How to actually monitor it
Option A: run openssl from cron
for host in grafana.example.com git.example.com plex.example.com; do
expiry=$(echo | openssl s_client -servername $host -connect $host:443 2>/dev/null \
| openssl x509 -noout -enddate | cut -d= -f2)
days=$(( ($(date -j -f "%b %e %H:%M:%S %Y %Z" "$expiry" +%s) - $(date +%s)) / 86400 ))
if [ $days -lt 30 ]; then
echo "ALERT: $host expires in $days days" | mail -s "TLS expiry" [email protected]
fi
done
Works. Writes itself out of your memory in six months.
Option B: Noxen
Every Noxen scan inspects the TLS certificate on each TLS-capable open port (443, 465, 636, 993, 995, 8443, 9443), parses the full X.509 structure, and emits findings for:
- Expires in < 14 days (HIGH).
- Expires in < 30 days (MEDIUM).
- Weak signature algorithm (SHA-1, MD5).
- RSA key < 2048 bits.
- Self-signed with no SAN.
- Negotiated protocol is TLS 1.0 / 1.1 / SSLv3.
- Negotiated cipher is RC4 / 3DES / CBC-without-GCM.
The diff-from-yesterday view highlights when a cert has renewed — so you don't have to guess whether the renewal cron ran. Absence of a "cert expiry changed" entry after 85 days is itself the alert: "renewal should have happened by now; it didn't."
Longer-term fixes
- Switch to Caddy. Automatic TLS is the default; there's no separate renewal job to forget. For most homelab reverse-proxy use, Caddy removes the whole problem class.
- Use DNS-01 wherever possible. HTTP-01 requires port 80 open, which breaks when your ISP blocks it or your LAN-only service isn't reachable from the internet.
- Pin certbot to DNS-01 with a long-lived API token. For Cloudflare: a scoped token with just DNS Edit + Zone Read on the specific zone.

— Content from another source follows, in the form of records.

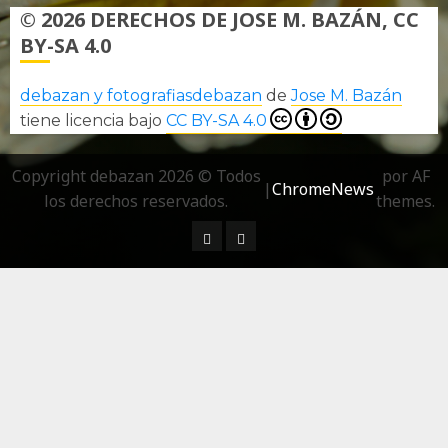
© 2026 DERECHOS DE JOSE M. BAZÁN, CC
BY-SA 4.0
debazan y fotografiasdebazan
de
Jose M. Bazán
tiene licencia bajo
CC BY-SA 4.0
Copyright debazan 2026 © Todos
por AF
|
ChromeNews
los derechos reservados.
themes.
¿ Quién soy…?
Más información sobre las 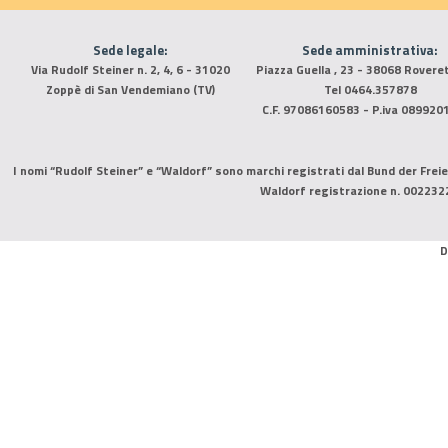
Sede legale:
Sede amministrativa:
Via Rudolf Steiner n. 2, 4, 6 - 31020
Piazza Guella , 23 - 38068 Rovere
Zoppè di San Vendemiano (TV)
Tel 0464.357878
C.F. 97086160583 - P.iva 089920
I nomi “Rudolf Steiner” e “Waldorf” sono marchi registrati dal Bund der Freie
Waldorf registrazione n. 002232
D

- Monitor renewals, not just expiry. If you know renewal happens at T-30 days, alert on "cert didn't renew" at T-25, not on "cert expired" at T-0.
The deeper point
Expiring certs are a visible failure mode. Every single one of them was preceded by something silent: a renewal that didn't run, a token that got rotated, a config that didn't reload. The fix is to make the silent thing loud — a week-by-week monitoring loop that notices "hey, this should have changed by now, why hasn't it?"
That's the diff-from-yesterday pattern, applied to TLS. And it generalises: every silent failure is fixable once you can answer, quickly, "what should have changed and didn't?"